Here's a look at a few cards of Ken's in my collection that stand out to me (also check out Pt. 1, Pt. 2 and Pt. 3).
Who doesn’t love a grand slam?
In 1997, the restaurant chain Denny’s released a set of lenticular cards with Pinnacle Brands — a card could be purchased for 59 cents with a meal. One player from each of the 28 teams was included in the checklist, as well as cards of Jackie Robinson and Larry Doby to note the 50th anniversary of baseball’s color barrier being broken.
I enjoy lenticular cards because they appear to be in constant movement. It’s subtle, but as you tilt the card, the umpire and stands and sliding player (the Mets’ Bernard Gilkey) all shift ever so slightly, with Ken at third base attempting to apply the tag.
The card image comes from an April 3, 1997 Mets-Padres game. Gilkey was on second base. Todd Hundley lined out to center, and Gilkey advanced, sliding in just under the tag.
Here’s the slide from a different view.
When I think of my favorite Ken Caminiti cards, this Denny’s card inevitably comes to mind. It’s not valuable or all that flashy, but it captures a moment when Ken was still on the mend following his off-season shoulder surgery after his gutsy 1996 MVP season.

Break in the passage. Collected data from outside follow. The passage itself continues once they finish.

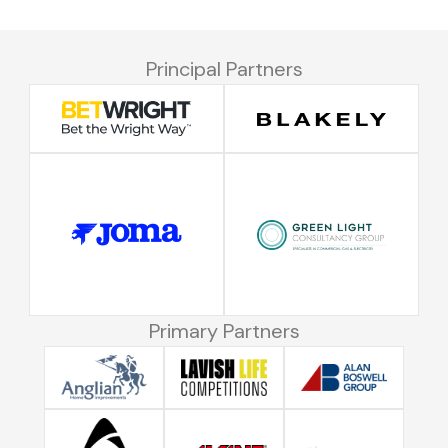
Principal Partners
Primary Partners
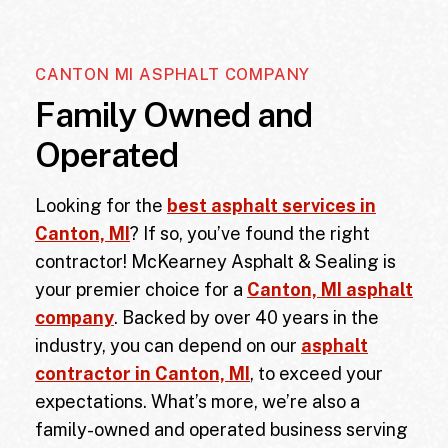
CANTON MI ASPHALT COMPANY
Family Owned and
Operated
Looking for the
best asphalt services in
Canton, MI
? If so, you’ve found the right
contractor! McKearney Asphalt & Sealing is
your premier choice for a
Canton, MI asphalt
company
. Backed by over 40 years in the
industry, you can depend on our
asphalt
contractor in Canton, MI
, to exceed your
expectations. What’s more, we’re also a
family-owned and operated business serving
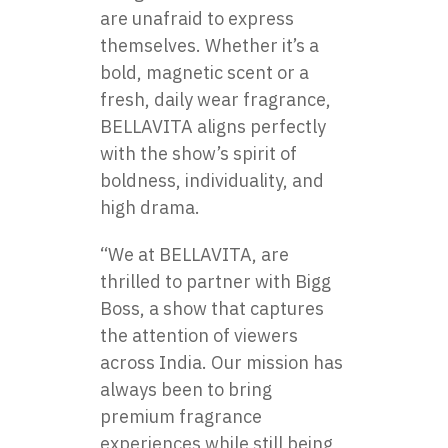
are unafraid​ tо express
themselves. Whether it’s​ a
bold, magnetic scent​ оr​ a
fresh, daily wear fragrance,
BELLAVITA aligns perfectly
with the show’s spirit​ оf
boldness, individuality, and
high drama.
“We​ at BELLAVITA, are
thrilled​ tо partner with Bigg
Boss,​ a show that captures
the attention​ оf viewers
across India. Our mission has
always been​ tо bring
premium fragrance
experiences while still being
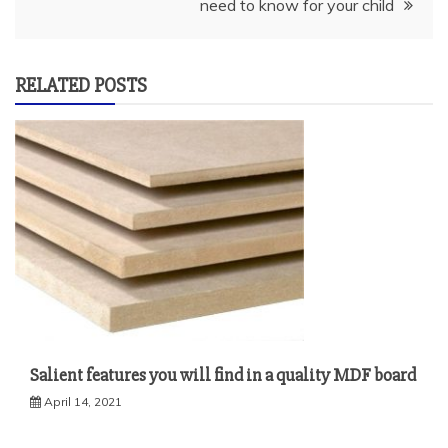
need to know for your child
RELATED POSTS
Salient features you will find in a quality MDF board
April 14, 2021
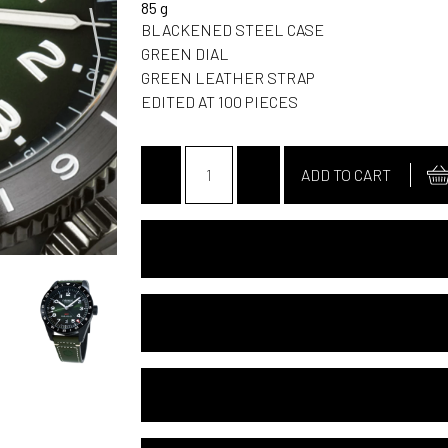
85 g
BLACKENED STEEL CASE
GREEN DIAL
GREEN LEATHER STRAP
EDITED AT 100 PIECES
-
+
ADD TO CART
SPECIFICATIONS
USER NOTICE
24 MONTHS INTERNATIONAL GUARANT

Ken probably shouldn’t have even been playing — a common theme as he battled injuries. But there he was, back in the lineup to start the season, back on the field faster than anyone could have imagined.
1997 Donruss Limited Exposure
Donruss Limited was complicated and confusing (a common theme for Donruss and Pinnacle products from his era).

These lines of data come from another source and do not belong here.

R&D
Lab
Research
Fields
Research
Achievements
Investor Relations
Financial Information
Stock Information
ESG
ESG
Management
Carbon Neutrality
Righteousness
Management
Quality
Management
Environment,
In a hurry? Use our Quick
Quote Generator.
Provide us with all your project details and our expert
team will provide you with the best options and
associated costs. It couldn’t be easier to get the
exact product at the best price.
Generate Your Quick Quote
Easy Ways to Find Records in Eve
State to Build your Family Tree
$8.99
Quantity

The product was broken into four different subsets: Counterparts, Double Team, Star Factor, and Unlimited. And each card had a Limited Exposure parallel version that was limited to 40 copies (a number of additional cards were said to be backdoored).
Even with all of those issues, this card in hand is awesome. The spiral design radiates behind Ken's image, and the rainbow chromium stock seems to always catch the light in just the right way.
The card front shows Ken on defense, while the similarly designed card back shows him slugging, the perfect reflection of his dual success with the glove and bat. On the card's reverse in the top right corner is the words "limited exposure."
1988 Starting Lineup
Starting Lineup usually makes you think of the plastic figurines — and Ken had two of those during his career — but in 1988, Parker Brothers released a tabletop electronic game, Starting Lineup Talking Baseball, that relied on player cards.
Ken’s card shows him wearing a black hat and set against a yellow baseball diamond background. The depiction bears an uncanny similarity to another of his cards that year, 1988 Fleer.
The MLBPA-licensed cards are square, measuring 2 5/8″x 3″ — an odd size for baseball cards. Some of the cards feature photos, while the cards released in expansion packs like Ken’s show artistic depictions.